Der Modus “Porträtaufnahmen” eignet sich für Aufnahmen von Menschen. Ist das Programm aktiviert, wird das zu fotografierende Objekt klar dargestellt, wobei sich jedoch der Hintergrund in einem weichen, verschwommen Fluss darstellt. Somit wird das Augenmerk hauptsächlich auf das fotografierte Objekt gelegt.  Man kann übrigens das Objektiv in die Telefoto-Position bringen, um den Hintergrund noch stärker verschwimmen zu lassen. Ist der Fokus auf das Auge der Person gelegt, kann das Foto noch lebhafter wirken. Bekommt das Bild rote Augen zum Beispiel vom Blitz der Kamera, kann man unter Umständen, die Blitzreduzierung im Menü der Kamera aktivieren.

Der Modus “Landschaftsaufnahmen” ist besonders geeignet für Fotos in der freien Natur. Hier werden besonders scharfe Bilder mit intensiven Farben geschossen. Besonders schöne Ergebnisse erhält man also, wenn man das Objektiv auf Weitwinkel einstellt.

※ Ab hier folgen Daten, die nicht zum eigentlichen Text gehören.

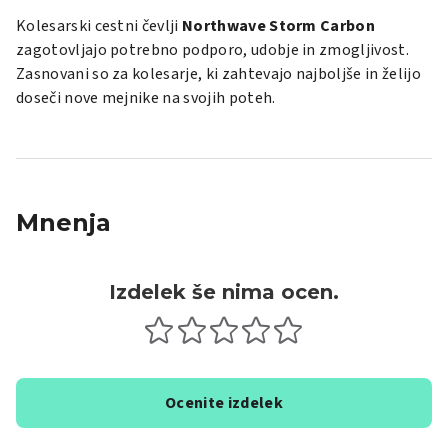
Kolesarski cestni čevlji
Northwave Storm Carbon
zagotovljajo potrebno podporo, udobje in zmogljivost.
Zasnovani so za kolesarje, ki zahtevajo najboljše in želijo
doseči nove mejnike na svojih poteh.
Mnenja
Izdelek še nima ocen.
Ocenite izdelek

Der “Makro“-Modus eignet sich besonders für kleinere Objekte wie zum Beispiel Blumen, Insekten oder Gerichte. Hier kann man von kleinen Gegenständen besonders scharfe Bilder erzielen. Hier kann man mit dem Objektiv so nah wie möglich an das zu fotografierende Objekt gehen. Für Makro-Aufnahmen eignet sich natürlich ein Makro-Objektiv. Wird das Objekt innerhalb eines Meters aufgenommen, sollte man den Blitz der Kamera deaktivieren. Ebenfalls gute Ergebnisse kann man mit einem geeigneten Stativ erzielen.

Möchte man Bilder von bewegten Motiven machen, eignet sich der Modus “Sportaktion“. Hier werden solange Bilder aufgenommen, bis der Finger den durchgedrückten Auslöser los lässt. Zum Fokussieren des gewünschten Objektes kann man im Normalfall den Auslöser halb gedrückt halten, bis der geeignete Moment ist. Ist wiederum das Lichtverhältnis schlecht kann man durch hoch stellen der Iso-Empfindlichkeit dem entgegenwirken.

Mit dem Modus “Sonnenuntergang” werden Rottöne im Bild besonders hervorgehoben. Dadurch kann man wärmere Farben im Bild hervorheben. Das Spiel mit der Belichtungskorrektur ist hier besonders interessant. Dadurch kann man die Töne intensivieren bzw. abschwächen.

Möchte man beispielsweise Porträtfotos in Abendszenen  schießen, kann man den Modus “Nachtfotos” auswählen. Natürlich eignet sich der Modus auch für Nachtszenarien mit dunkler Umgebung. Hier sollte man jedoch den Blitz ausschalten, wenn man keine Personen im Bild hat. Hier hat die Kamera eine längere Verschlusszeit, daher sollten Wackler unbedingt vermieden werden. Ein Stativ hilft hier beim Shooting sehr.

Dieser Artikel sollte nur eine kleine Hilfe für diejenigen sein, die sich mit dem verschiedenen Modi der Kamera nicht auskennen. Natürlich können die Programme je nach Kamera abweichen. Auch die Namen und Bezeichnungen für die Kamera-Programme sind hier nur Beispiele. Sollte jemand einen Fehler oder eine nützliche Ergänzung kennen, kann er sich gerne melden.